* **HOW TO COMPLETE THIS TASK**
Using the records below, write out the line with "C/ Luchana 10, Málaga" and each line after it through the final one, exactly, and only those.

(Saved data entries)
* * * * * * *

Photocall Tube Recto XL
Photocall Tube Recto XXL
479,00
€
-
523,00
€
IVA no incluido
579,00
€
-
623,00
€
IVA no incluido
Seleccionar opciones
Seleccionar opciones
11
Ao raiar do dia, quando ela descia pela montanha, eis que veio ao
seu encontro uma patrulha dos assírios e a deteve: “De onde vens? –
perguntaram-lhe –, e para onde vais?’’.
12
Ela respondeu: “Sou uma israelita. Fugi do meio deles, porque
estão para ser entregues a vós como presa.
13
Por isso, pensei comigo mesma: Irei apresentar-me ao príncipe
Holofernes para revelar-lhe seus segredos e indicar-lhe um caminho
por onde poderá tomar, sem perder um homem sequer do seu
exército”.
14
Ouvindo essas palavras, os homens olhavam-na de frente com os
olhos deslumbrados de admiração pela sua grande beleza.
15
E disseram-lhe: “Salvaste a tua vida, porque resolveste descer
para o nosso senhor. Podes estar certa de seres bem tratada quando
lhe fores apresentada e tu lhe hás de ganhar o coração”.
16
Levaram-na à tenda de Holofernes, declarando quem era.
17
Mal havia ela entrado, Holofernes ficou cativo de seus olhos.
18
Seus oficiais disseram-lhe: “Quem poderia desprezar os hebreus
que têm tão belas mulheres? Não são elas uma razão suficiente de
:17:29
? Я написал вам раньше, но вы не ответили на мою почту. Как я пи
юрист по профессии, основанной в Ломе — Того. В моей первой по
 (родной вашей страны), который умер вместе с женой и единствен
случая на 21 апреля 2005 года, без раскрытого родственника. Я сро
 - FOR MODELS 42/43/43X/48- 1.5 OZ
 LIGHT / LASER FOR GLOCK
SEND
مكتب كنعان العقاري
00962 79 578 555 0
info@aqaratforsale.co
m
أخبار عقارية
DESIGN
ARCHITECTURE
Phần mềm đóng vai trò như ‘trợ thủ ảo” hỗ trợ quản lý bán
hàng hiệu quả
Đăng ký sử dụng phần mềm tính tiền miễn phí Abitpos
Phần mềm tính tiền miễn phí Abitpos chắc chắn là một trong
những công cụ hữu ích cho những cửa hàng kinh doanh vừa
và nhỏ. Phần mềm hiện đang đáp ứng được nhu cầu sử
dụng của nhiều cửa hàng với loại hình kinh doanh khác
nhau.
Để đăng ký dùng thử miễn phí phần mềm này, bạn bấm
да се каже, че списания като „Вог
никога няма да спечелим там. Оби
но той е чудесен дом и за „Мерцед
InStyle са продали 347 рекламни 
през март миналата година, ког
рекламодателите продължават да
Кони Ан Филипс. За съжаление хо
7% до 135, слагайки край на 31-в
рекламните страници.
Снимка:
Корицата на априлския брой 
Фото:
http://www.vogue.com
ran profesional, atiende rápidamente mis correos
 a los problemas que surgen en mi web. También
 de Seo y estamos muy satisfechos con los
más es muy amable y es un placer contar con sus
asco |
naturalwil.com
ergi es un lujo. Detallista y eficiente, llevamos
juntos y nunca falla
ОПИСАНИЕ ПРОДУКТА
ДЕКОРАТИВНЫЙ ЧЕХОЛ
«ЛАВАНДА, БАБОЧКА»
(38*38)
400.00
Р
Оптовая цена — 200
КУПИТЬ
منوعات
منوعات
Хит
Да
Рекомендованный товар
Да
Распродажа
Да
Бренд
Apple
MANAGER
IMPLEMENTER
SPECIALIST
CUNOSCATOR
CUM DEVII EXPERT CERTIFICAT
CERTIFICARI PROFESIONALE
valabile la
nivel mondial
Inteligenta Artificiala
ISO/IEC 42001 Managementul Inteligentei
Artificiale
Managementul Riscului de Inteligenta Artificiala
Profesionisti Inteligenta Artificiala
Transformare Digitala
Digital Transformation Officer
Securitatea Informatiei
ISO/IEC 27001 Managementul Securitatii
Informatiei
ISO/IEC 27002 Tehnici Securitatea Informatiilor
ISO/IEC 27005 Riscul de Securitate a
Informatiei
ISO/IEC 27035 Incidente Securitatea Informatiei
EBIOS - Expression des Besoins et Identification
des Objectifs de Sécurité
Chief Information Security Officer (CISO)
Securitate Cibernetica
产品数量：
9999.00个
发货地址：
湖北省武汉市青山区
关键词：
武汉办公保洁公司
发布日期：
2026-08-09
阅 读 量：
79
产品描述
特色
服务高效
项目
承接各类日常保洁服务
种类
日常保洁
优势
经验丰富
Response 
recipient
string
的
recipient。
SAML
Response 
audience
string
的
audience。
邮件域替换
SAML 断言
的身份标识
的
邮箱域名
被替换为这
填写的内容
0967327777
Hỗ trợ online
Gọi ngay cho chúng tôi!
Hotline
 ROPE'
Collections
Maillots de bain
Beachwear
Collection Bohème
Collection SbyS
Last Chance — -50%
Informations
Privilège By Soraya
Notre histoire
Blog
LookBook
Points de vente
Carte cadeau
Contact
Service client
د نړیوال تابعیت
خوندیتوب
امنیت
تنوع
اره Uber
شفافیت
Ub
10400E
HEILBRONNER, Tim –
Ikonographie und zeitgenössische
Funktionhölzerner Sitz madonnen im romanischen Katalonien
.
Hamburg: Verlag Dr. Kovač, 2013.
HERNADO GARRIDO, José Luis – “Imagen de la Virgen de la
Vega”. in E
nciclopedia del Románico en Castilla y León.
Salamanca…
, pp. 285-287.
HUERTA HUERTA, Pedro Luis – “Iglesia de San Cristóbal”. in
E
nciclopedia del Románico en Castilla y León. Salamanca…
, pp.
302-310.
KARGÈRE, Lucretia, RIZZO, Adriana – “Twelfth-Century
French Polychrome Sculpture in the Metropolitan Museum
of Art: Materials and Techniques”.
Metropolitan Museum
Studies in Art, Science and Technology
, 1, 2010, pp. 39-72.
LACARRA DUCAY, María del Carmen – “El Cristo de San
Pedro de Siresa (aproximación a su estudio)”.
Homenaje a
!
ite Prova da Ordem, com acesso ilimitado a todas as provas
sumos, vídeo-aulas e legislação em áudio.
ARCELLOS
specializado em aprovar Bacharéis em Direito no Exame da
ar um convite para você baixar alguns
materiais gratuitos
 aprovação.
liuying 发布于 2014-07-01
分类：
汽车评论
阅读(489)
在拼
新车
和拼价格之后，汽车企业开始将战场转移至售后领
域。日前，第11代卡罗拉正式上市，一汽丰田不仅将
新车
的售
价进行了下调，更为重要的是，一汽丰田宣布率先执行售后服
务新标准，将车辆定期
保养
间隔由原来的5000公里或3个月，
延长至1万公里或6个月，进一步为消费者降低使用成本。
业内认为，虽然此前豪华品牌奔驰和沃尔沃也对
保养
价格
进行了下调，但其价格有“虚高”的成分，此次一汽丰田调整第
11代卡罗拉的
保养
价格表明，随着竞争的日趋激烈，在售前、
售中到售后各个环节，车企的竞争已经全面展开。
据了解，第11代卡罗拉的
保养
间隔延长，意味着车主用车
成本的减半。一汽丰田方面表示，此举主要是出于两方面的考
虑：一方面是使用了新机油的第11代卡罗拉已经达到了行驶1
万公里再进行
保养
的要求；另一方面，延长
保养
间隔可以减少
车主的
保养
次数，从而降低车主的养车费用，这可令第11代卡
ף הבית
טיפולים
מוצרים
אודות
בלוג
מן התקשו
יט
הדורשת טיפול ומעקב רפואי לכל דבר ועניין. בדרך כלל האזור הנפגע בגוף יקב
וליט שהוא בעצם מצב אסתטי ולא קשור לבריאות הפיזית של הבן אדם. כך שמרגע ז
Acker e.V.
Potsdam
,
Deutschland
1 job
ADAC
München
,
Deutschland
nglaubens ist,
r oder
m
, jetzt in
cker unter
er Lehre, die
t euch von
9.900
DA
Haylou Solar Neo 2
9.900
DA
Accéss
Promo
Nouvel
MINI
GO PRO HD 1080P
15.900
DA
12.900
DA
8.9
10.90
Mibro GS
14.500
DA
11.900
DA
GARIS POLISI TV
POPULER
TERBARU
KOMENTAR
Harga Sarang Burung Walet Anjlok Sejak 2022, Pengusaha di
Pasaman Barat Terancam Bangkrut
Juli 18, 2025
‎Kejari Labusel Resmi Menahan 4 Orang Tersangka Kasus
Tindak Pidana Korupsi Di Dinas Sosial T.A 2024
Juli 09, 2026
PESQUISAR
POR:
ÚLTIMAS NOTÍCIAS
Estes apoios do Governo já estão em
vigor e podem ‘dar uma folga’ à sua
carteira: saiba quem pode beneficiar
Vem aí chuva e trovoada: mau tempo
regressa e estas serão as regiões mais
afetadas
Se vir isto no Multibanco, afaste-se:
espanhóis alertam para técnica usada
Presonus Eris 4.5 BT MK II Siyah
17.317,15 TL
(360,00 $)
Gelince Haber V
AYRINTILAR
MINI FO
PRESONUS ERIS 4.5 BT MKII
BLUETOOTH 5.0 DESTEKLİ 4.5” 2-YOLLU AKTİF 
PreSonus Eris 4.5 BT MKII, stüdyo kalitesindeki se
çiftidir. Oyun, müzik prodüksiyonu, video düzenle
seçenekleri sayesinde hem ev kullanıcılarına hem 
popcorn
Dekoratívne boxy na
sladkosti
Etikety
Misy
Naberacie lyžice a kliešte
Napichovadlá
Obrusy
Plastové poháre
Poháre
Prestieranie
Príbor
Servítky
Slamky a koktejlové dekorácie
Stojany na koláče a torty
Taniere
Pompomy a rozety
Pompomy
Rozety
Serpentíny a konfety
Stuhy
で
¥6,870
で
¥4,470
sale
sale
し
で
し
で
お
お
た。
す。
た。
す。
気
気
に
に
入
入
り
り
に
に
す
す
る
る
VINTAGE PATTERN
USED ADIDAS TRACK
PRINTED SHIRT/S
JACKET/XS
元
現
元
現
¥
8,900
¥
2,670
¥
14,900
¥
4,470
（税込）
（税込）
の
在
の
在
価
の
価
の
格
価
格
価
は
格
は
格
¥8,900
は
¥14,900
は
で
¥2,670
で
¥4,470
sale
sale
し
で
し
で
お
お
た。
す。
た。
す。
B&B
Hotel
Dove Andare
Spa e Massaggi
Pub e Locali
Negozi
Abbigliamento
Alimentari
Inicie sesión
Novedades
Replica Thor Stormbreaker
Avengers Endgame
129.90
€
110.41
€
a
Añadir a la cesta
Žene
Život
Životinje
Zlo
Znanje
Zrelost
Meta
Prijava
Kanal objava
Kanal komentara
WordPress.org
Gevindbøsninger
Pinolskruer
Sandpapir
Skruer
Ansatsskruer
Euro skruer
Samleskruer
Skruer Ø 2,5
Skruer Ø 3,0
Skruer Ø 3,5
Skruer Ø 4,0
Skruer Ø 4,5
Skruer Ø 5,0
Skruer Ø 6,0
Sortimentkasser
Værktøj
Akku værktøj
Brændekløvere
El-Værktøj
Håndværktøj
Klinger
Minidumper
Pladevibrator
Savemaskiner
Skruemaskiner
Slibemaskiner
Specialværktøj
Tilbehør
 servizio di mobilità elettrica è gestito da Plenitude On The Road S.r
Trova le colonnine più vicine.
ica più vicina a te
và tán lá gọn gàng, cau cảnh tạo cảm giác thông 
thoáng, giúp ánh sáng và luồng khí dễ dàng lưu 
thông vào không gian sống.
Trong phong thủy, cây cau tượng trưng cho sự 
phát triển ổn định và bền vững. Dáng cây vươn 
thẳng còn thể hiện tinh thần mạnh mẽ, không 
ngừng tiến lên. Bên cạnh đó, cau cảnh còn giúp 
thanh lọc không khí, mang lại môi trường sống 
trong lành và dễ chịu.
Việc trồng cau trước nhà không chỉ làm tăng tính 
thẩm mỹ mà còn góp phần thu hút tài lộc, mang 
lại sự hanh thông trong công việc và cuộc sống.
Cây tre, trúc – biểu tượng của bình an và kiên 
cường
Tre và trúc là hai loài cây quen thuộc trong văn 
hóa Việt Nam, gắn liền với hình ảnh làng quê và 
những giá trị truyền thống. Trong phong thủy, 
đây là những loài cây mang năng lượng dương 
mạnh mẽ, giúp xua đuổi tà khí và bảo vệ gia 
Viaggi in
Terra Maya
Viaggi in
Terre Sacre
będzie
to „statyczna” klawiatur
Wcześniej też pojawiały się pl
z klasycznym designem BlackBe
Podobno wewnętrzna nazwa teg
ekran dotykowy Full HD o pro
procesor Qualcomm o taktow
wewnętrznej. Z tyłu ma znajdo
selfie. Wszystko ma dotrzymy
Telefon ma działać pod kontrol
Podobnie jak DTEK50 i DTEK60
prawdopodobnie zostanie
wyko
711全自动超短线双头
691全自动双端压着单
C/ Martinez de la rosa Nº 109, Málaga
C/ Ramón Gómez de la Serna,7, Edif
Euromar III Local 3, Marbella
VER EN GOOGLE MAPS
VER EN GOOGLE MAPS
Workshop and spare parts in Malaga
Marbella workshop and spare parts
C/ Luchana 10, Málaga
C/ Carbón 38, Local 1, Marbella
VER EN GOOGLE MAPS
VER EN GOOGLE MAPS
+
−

* * * * * * *

* **OUTPUT FOR THIS TASK**
C/ Luchana 10, Málaga
C/ Carbón 38, Local 1, Marbella
VER EN GOOGLE MAPS
VER EN GOOGLE MAPS
+
−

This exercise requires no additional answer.